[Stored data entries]
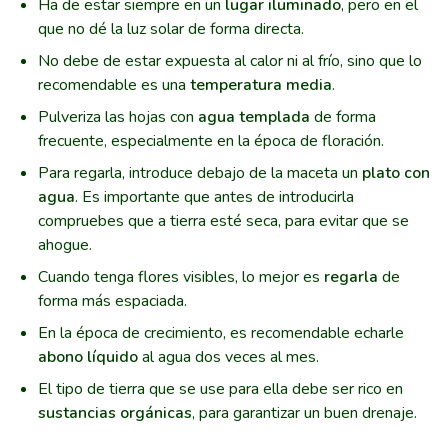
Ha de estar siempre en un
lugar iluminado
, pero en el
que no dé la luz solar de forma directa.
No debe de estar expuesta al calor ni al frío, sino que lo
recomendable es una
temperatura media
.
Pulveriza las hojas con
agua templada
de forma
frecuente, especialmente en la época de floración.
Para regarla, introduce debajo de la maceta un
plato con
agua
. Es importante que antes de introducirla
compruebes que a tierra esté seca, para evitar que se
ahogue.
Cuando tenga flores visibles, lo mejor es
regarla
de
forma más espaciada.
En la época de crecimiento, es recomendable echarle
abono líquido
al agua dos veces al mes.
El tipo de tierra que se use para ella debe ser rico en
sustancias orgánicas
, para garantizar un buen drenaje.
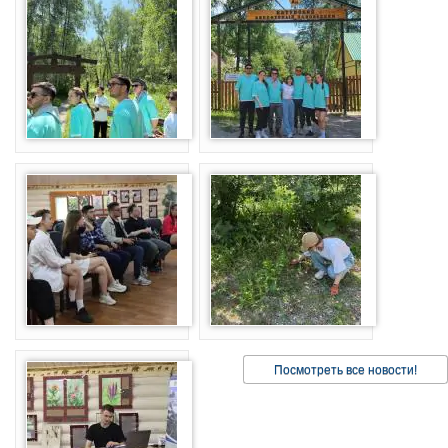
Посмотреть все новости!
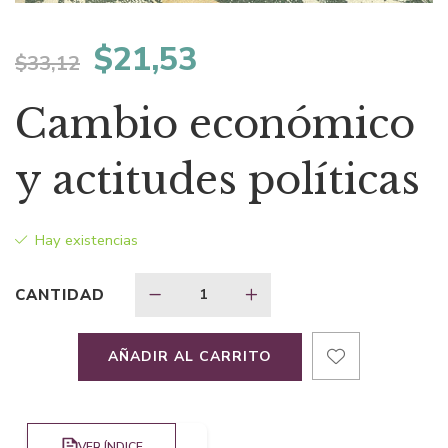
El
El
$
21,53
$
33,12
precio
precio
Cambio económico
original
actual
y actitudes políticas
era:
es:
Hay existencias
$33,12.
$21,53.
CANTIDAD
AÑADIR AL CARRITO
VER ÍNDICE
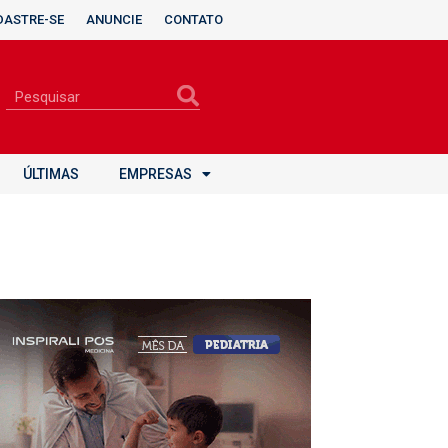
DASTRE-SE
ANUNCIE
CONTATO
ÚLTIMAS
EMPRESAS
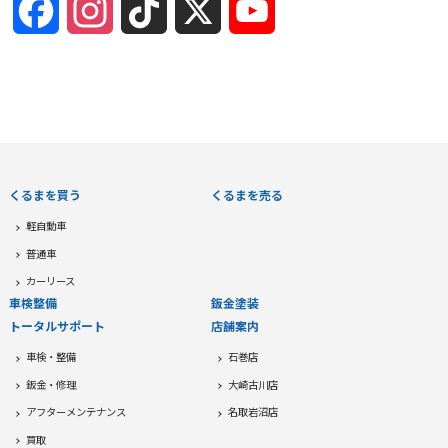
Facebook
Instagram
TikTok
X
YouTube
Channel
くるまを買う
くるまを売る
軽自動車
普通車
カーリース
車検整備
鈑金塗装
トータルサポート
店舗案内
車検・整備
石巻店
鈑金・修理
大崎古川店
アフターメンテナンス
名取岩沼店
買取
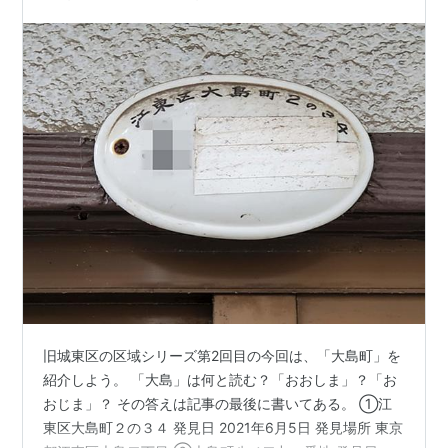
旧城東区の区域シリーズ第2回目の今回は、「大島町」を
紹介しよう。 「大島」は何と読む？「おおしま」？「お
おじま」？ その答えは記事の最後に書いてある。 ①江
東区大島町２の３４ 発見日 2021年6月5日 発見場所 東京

**ASSIGNED TASK**
Skip every picture and transcribe the data above exactly.

**ANSWER TO THIS PROBLEM**
Ha de estar siempre en un
lugar iluminado
, pero en el
que no dé la luz solar de forma directa.
No debe de estar expuesta al calor ni al frío, sino que lo
recomendable es una
temperatura media
.
Pulveriza las hojas con
agua templada
de forma
frecuente, especialmente en la época de floración.
Para regarla, introduce debajo de la maceta un
plato con
agua
. Es importante que antes de introducirla
compruebes que a tierra esté seca, para evitar que se
ahogue.
Cuando tenga flores visibles, lo mejor es
regarla
de
forma más espaciada.
En la época de crecimiento, es recomendable echarle
abono líquido
al agua dos veces al mes.
El tipo de tierra que se use para ella debe ser rico en
sustancias orgánicas
, para garantizar un buen drenaje.
Посмотреть все новости!
El
El
$
21,53
$
33,12
precio
precio
Cambio económico
original
actual
y actitudes políticas
era:
es:
Hay existencias
$33,12.
$21,53.
CANTIDAD
AÑADIR AL CARRITO
VER ÍNDICE
DASTRE-SE
ANUNCIE
CONTATO
ÚLTIMAS
EMPRESAS
Facebook
Instagram
TikTok
X
YouTube
Channel
くるまを買う
くるまを売る
軽自動車
普通車
カーリース
車検整備
鈑金塗装
トータルサポート
店舗案内
車検・整備
石巻店
鈑金・修理
大崎古川店
アフターメンテナンス
名取岩沼店
買取
旧城東区の区域シリーズ第2回目の今回は、「大島町」を
紹介しよう。 「大島」は何と読む？「おおしま」？「お
おじま」？ その答えは記事の最後に書いてある。 ①江
東区大島町２の３４ 発見日 2021年6月5日 発見場所 東京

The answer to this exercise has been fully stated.